Nous prenons place sur le canapé. Immédiatement, les chiens y bondissent et nous écrasent allègrement. Je n’ose même pas lui expliquer que les chiens qui s’invitent sur le canapé ou sur le lit, ce n’est pas terrible. Il n’y a pas de place pour mettre un tapis au sol pour les molosses. Leur tapis, c’est le canapé, qui est lui-même le lit… La nuit, ils se retrouvent tous les trois en boule, compressés entre tous ces murs.
Sortant à peine d’une relation avec un homme violent, Mirela ne tolère plus l’idée de contrainte, ni même de limites.
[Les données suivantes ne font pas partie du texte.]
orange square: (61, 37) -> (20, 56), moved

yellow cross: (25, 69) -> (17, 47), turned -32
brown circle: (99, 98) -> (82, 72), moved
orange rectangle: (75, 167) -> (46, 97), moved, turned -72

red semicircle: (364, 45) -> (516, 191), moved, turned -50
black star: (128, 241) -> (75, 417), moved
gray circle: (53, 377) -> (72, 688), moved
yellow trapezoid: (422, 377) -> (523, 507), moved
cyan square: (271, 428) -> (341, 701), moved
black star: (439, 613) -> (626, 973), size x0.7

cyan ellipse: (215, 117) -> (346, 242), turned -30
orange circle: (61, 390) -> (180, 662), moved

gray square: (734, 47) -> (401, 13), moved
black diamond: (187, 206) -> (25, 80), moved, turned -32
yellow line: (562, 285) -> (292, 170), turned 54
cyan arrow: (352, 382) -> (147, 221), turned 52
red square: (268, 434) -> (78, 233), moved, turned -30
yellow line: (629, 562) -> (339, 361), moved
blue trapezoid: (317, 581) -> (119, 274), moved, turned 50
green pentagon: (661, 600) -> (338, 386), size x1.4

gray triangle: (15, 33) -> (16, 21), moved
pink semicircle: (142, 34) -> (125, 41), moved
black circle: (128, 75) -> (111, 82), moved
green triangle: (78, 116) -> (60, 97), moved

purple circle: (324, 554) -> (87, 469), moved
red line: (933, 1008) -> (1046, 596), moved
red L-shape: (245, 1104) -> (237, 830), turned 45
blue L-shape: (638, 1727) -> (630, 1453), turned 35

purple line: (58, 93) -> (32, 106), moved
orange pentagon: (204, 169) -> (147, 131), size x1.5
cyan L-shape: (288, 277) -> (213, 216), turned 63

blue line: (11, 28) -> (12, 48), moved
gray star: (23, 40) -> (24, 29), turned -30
Pour elle, autorité rime forcément avec brutalité et ça, elle ne le supporte pas. Elle est débordée. Débordée par ses chiens, par la vie. Et je sens bien que tout ce que je lui dis, elle ne peut pas vraiment l’entendre. Débordée, fatiguée.
Pour vivre, elle fait les ménages. Elle n’a visiblement pas un sou, mais ce sou qu’elle n’a pas, elle le dépense pour ses chiens. Comportementaliste, éducateur, vétérinaire, traitements, nourriture, matériel…
De la bonne volonté, du courage, elle en a à revendre, mais les chiens auraient besoin d’autre chose. Une autorité bienveillante, un cadre, et surtout un endroit et du temps pour se défouler (Mirela n’a bien sûr pas de voiture pour emmener courir ses molosses). Ce qui compte vraiment, Mirela ne peut le leur offrir. Je remonte sur mon scooter, la boule au ventre. Mirela a encore une fois dépensé l’argent qu’elle n’avait pas : une série de 10 cours pour ses chiens, payés en 3 fois. J’en ai presque honte. J’ai pourtant essayé de l’en dissuader. Je vais tout faire pour l’aider, mais ça me paraît bien illusoire. Qu’y puis-je réellement ? Que puis-je contre cette misère matérielle et psychologique ? L’aide que l’on peut apporter nous semble parfois bien dérisoire.